Los directivos realizan ejercicios, «acciones-metáfora», en las que interpretan situaciones laborales cotidianas y después intentan corregirlas. Las conductas «corporeizadas» quedan grabadas en el cerebro emocional para en el futuro surjan de forma inconsciente. «Un golfista cuando pega el golpe ya sabe si la pelota va a entrar». Trabajan la mirada, los gestos, la forma de hablar, de caminar... Para todos supuso una experiencia novedosa.

Aitor Fernández, del estudio de arquitectura Oneka, valora positivamente la experiencia. «Ahora disfruto más trabajando, me motiva y creo que tiene un gran potencial de mejora». Más escéptico se mostraba inicialmente Javier Loroño, administrador general de Lointek, fabricante de bienes de equipo. «Al principio no creía en estas cosas; mi hermano me empujó a venir».

Para el jefe de línea del metro de Bilbao Andoni Hueso, «lo importante es detenerte a reflexionar cómo mejorar en el trato con las personas. El día a día te come, nos cargamos de tareas, de responsabilidades, si te paras dos minutos a pensar en la emoción que te reporta es un gran cambio». La única mujer del grupo, Arrate Bilbao, directora general del grupo Kondia, de máquina-herramienta, sabe «mandar», pero, para ella, el reto está en «conseguir que la gente se implique y transmitirle ilusión. 'Es lo mejor que sé hacer' no puede ser la frase final. Si te entrenas, mejoras».

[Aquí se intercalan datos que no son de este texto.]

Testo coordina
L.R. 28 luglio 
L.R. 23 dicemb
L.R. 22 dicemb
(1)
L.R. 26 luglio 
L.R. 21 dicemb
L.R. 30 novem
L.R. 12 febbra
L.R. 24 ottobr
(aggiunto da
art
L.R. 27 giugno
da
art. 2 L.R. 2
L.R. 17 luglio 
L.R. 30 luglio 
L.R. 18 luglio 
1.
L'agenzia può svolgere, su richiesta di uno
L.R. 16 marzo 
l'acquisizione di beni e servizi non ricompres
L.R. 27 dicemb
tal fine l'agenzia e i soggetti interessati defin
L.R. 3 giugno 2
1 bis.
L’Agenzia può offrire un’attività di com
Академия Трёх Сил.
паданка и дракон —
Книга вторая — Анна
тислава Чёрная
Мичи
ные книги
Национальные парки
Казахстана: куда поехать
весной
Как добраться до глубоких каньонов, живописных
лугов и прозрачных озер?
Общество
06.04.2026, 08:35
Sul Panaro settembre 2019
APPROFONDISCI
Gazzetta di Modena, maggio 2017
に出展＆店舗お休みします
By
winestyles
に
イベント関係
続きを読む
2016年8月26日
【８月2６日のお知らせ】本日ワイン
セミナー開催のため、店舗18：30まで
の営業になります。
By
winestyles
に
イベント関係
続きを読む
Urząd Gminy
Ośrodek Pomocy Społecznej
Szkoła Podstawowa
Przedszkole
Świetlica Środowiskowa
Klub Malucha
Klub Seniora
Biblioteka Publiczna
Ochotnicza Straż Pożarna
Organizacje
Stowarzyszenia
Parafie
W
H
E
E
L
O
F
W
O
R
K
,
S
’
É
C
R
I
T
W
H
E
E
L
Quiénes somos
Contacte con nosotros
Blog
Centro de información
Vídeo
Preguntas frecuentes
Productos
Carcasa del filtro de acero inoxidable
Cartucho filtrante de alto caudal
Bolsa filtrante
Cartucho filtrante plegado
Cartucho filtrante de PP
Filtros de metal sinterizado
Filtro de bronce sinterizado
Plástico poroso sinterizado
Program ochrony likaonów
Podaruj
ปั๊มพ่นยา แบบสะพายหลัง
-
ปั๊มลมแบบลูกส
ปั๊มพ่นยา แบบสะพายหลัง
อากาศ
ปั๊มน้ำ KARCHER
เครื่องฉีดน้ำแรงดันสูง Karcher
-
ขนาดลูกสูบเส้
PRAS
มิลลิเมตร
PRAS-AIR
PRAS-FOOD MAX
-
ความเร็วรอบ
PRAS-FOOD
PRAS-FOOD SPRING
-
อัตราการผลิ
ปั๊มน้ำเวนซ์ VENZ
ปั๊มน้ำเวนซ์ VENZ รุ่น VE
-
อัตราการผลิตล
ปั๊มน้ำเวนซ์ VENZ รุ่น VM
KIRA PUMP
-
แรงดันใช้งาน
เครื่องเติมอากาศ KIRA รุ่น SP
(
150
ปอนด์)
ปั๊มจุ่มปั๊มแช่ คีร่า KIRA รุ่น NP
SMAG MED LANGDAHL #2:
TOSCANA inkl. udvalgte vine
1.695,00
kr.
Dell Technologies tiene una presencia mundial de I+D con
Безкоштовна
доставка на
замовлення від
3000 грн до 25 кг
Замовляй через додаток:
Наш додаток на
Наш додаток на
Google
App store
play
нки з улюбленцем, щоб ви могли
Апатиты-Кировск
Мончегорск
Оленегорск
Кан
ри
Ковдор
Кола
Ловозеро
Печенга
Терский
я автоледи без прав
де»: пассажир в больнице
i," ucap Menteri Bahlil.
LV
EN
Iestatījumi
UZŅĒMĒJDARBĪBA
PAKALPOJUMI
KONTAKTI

El 90% de la actividad de un directivo consiste en «emitir», en tomar la iniciativa, y el resto en pensar cómo hacerlo. «Jamás podrás conectar con el otro si no le das ni vez para que intervenga, si no le valoras», instruye Lasa. Para enfocar esa superación, Adur potencia cuatro capacidades que repercutirán en la gestión y el liderazgo de la empresa: «el autocontrol, lograr más decidiendo, valor y valentía (los miedos) y llegar a influir».